• ABOUT THIS TASK: Return every line from the records below that has the word "Bottrop".

[Page images and extracted text]
Segment Open
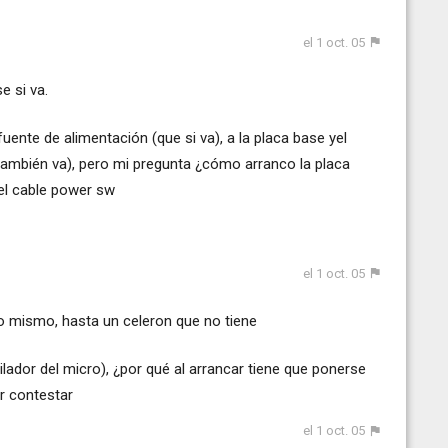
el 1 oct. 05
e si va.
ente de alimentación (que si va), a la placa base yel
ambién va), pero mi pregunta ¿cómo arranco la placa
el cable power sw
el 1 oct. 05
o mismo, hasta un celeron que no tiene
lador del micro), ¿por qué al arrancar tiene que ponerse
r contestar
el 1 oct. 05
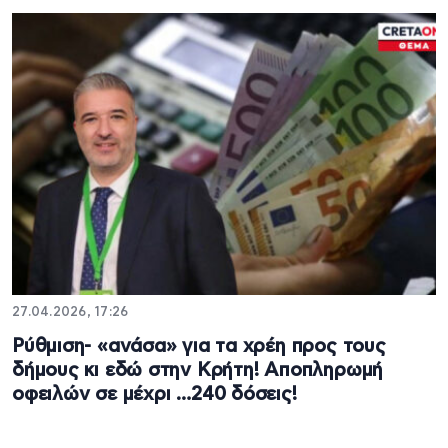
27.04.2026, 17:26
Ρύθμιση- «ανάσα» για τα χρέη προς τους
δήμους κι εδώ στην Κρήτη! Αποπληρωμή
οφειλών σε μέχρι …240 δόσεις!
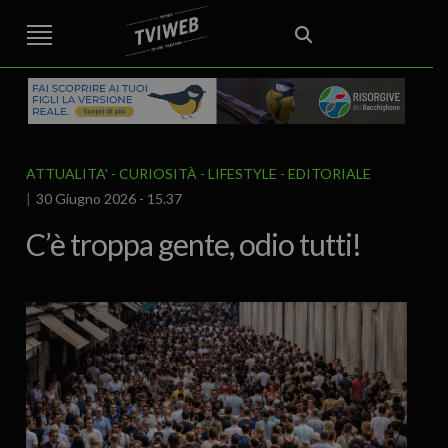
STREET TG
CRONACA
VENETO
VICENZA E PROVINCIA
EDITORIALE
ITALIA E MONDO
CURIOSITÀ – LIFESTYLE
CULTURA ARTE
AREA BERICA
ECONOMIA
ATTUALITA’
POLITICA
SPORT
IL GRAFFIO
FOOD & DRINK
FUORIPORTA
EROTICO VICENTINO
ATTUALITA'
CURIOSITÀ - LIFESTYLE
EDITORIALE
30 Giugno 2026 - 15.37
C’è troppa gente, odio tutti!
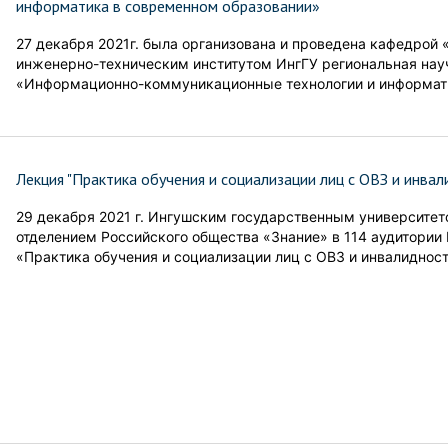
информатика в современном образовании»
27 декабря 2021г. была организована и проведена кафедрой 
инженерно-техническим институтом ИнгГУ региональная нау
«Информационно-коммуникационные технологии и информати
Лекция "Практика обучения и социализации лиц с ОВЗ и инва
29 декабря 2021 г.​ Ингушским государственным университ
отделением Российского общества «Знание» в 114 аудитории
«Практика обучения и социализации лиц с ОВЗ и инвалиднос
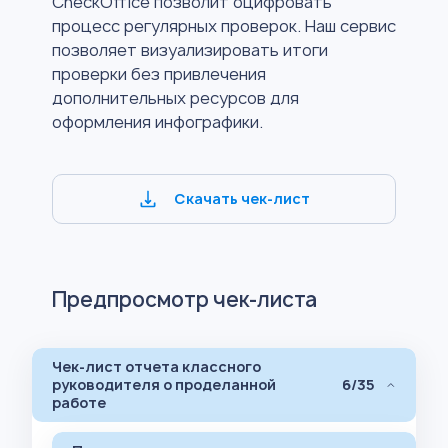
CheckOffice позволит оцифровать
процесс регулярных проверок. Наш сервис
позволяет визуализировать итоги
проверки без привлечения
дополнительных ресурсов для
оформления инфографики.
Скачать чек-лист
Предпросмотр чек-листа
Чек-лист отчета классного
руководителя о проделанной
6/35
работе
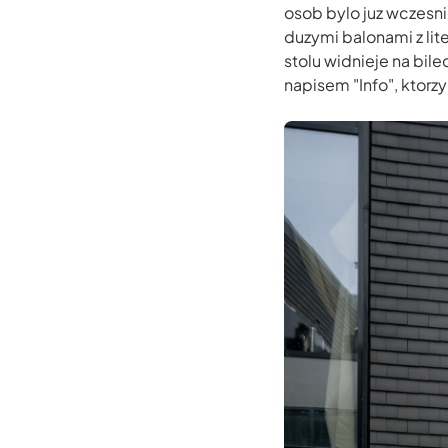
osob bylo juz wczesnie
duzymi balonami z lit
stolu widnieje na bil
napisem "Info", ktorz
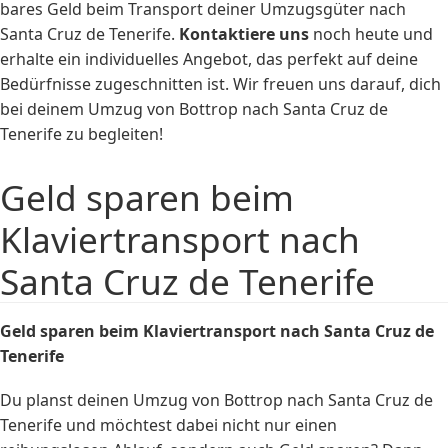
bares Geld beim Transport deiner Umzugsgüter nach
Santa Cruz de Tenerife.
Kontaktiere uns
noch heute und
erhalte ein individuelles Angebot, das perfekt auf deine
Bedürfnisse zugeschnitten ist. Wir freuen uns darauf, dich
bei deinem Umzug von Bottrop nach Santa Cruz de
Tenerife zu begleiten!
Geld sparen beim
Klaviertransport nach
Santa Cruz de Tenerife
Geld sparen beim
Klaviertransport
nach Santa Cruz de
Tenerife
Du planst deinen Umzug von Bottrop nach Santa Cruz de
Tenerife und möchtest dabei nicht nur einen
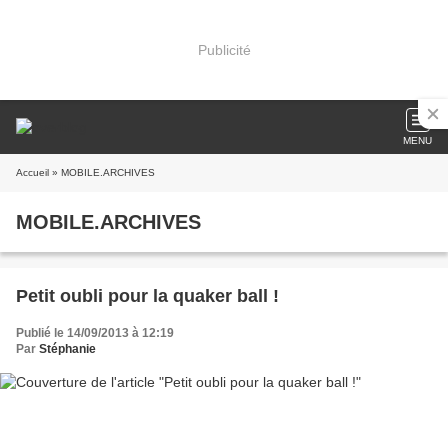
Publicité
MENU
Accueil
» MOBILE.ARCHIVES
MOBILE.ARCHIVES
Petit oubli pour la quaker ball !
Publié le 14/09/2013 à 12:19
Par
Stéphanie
Segment Closed
• REPLY:
bei deinem Umzug von Bottrop nach Santa Cruz de
Du planst deinen Umzug von Bottrop nach Santa Cruz de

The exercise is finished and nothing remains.